10x-5=3y
2x-3y=1
still lost help please
ok here are your tweo equations with the first one fixed
3 y = 10 x - 5
3 y = 2 x - 1
so
10 x - 5 = 2 x - 1
8 x = 4
x = 1/2
then
3 y = 2 (1/2) -1
3 y = 1 - 1
y = 0
so (1/2 , 0) is where the two lines intersect
Sure, I can help you with that.
To solve this system of equations, you can use either the substitution method or the elimination method.
Let's use the substitution method to solve the system.

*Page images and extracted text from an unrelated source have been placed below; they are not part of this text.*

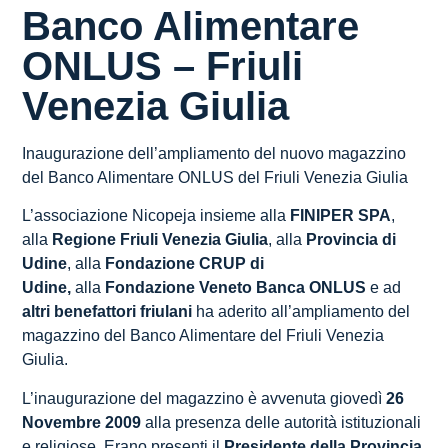
Banco Alimentare
ONLUS – Friuli
Venezia Giulia
Inaugurazione dell’ampliamento del nuovo magazzino
del Banco Alimentare ONLUS del Friuli Venezia Giulia
L’associazione Nicopeja insieme alla
FINIPER SPA
,
alla
Regione Friuli Venezia Giulia
, alla
Provincia di
Udine
, alla
Fondazione CRUP di
Udine,
alla
Fondazione Veneto Banca ONLUS
e ad
altri benefattori friulani
ha aderito all’ampliamento del
magazzino del Banco Alimentare del Friuli Venezia
Giulia.
L’inaugurazione del magazzino è avvenuta giovedì
26
Novembre 2009
alla presenza delle autorità istituzionali
e religiose. Erano presenti il
Presidente della Provincia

First, let's solve the first equation for x:
10x - 5 = 3y
Add 5 to both sides of the equation:
10x = 3y + 5
Divide both sides by 10:
x = (3y + 5) / 10
Now substitute the value of x in the second equation:
2((3y + 5) / 10) - 3y = 1
Now, let's simplify:
(6y + 10) / 10 - 3y = 1
Multiply both sides by 10 to get rid of the fraction:
6y + 10 - 30y = 10
Combine like terms:
-24y + 10 = 10
Subtract 10 from both sides:
-24y = 0
Divide both sides by -24:
y = 0
Now substitute the value of y back into the first equation:
10x - 5 = 3(0)
Simplify:
10x - 5 = 0
Add 5 to both sides:
10x = 5
Divide both sides by 10:
x = 0.5
So the solution to the system of equations is x = 0.5 and y = 0.